*YOUR TASK*:
Return exactly the lines of the records below, starting at the line that contains "gateway: http://digitaloceanIP:8080" and ending at the line that contains "Tax included", with both of those lines kept.

*SOURCE MATERIAL*:
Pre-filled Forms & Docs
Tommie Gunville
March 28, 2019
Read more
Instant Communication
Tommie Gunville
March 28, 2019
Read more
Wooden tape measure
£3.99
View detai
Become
* * *
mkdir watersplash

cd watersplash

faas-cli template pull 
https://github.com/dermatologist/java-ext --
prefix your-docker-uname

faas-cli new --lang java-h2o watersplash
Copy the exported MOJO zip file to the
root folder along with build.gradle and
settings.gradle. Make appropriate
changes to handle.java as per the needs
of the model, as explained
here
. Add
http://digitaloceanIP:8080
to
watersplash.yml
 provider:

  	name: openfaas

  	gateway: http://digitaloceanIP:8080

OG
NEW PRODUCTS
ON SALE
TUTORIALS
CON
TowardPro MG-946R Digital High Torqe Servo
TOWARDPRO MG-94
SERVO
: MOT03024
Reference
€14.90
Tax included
---
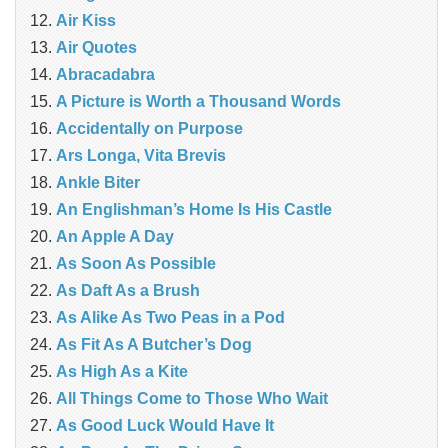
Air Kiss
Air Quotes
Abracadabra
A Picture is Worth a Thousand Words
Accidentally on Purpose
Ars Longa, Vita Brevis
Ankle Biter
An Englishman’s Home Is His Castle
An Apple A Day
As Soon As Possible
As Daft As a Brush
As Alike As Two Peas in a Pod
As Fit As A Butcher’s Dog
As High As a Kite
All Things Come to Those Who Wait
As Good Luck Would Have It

*OUTPUT FOR THIS EXERCISE*:
  	gateway: http://digitaloceanIP:8080

OG
NEW PRODUCTS
ON SALE
TUTORIALS
CON
TowardPro MG-946R Digital High Torqe Servo
TOWARDPRO MG-94
SERVO
: MOT03024
Reference
€14.90
Tax included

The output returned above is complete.